- **Problem description**
Locate, in the data below, the line that contains "Odběr novinek" and the line that contains "Copyright © 2012"; reproduce exactly those two lines and every line between them, nothing more.

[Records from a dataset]

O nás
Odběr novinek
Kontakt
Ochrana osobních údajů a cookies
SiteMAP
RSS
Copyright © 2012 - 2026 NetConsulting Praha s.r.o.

==

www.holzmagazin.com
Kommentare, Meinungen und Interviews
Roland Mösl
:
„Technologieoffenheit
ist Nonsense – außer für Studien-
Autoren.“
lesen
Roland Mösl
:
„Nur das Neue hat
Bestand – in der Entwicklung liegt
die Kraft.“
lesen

- **Output**
Odběr novinek
Kontakt
Ochrana osobních údajů a cookies
SiteMAP
RSS
Copyright © 2012 - 2026 NetConsulting Praha s.r.o.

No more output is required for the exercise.